The news out of Cardiff, Durham, Newcastle and Kent in the past week or so is as predictable as it is depressing. Around 1,000 higher education posts put at risk of redundancy, in universities that are usually described as “world-leading”. Add these numbers to the others from across the sector, and you’ll find somewhere in the region of 10,000 jobs currently at risk. It is a generational crisis facing our sector.

It is also a wholly manufactured crisis, one that results from a deliberate attempt to wreck our profession. Higher education has been poorly served by a succession of government ministers, but during the dying days of the last Tory government, it became evident that destroying the sector was seen by ministers as a battle worth fighting as part of the broader culture wars. Not only did it serve the Conservative Party’s long-term interests to undermine education given that more highly educated voters tend to skew left, universities also came to symbolise all that the party stood against: “woke” sanctuaries for immigrants and other marginalised minorities.

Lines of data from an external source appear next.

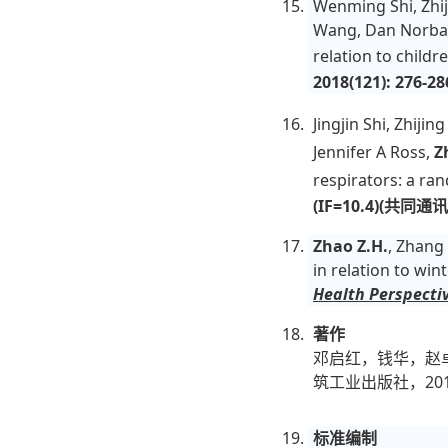
Wenming Shi, Zhiji
Wang, Dan Norba
relation to child
2018(121):
276-286
Jingjin Shi, Zhiji
Jennifer A Ross,
Z
respirators: a ra
(IF=10.4)
(共同
通讯
Zhao Z.H
.
, Zhang
in relation to win
Health Perspecti
著作
邓启红，钱华，赵卓
筑工业出版社，2014.04
标准编制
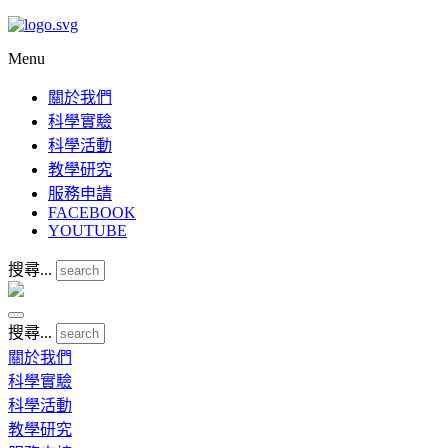
Menu
關於我們
科學實驗
科學活動
教學研究
服務申請
FACEBOOK
YOUTUBE
搜尋...
搜尋...
關於我們
科學實驗
科學活動
教學研究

When that government was given its marching orders in July 2024, many of us heaved a sigh of relief. Whatever our views of Keir Starmer, there was optimism that at least his government wasn’t deliberately setting out to destroy higher education. But while the lack of outright hostility is welcome, it has seemingly been replaced by something approaching indifference as the gain to English universities from the small permitted hike in tuition fees has been more than offset by the increase in employer national insurance contributions across the UK.

While we cannot absolve university managers of responsibility, the crisis in higher education is primarily a political one and can only be resolved by the Westminster government. Friendly noises and good intentions aren’t enough; the sector needed Labour to intervene on day one, and that need has only got more pressing as each week passes.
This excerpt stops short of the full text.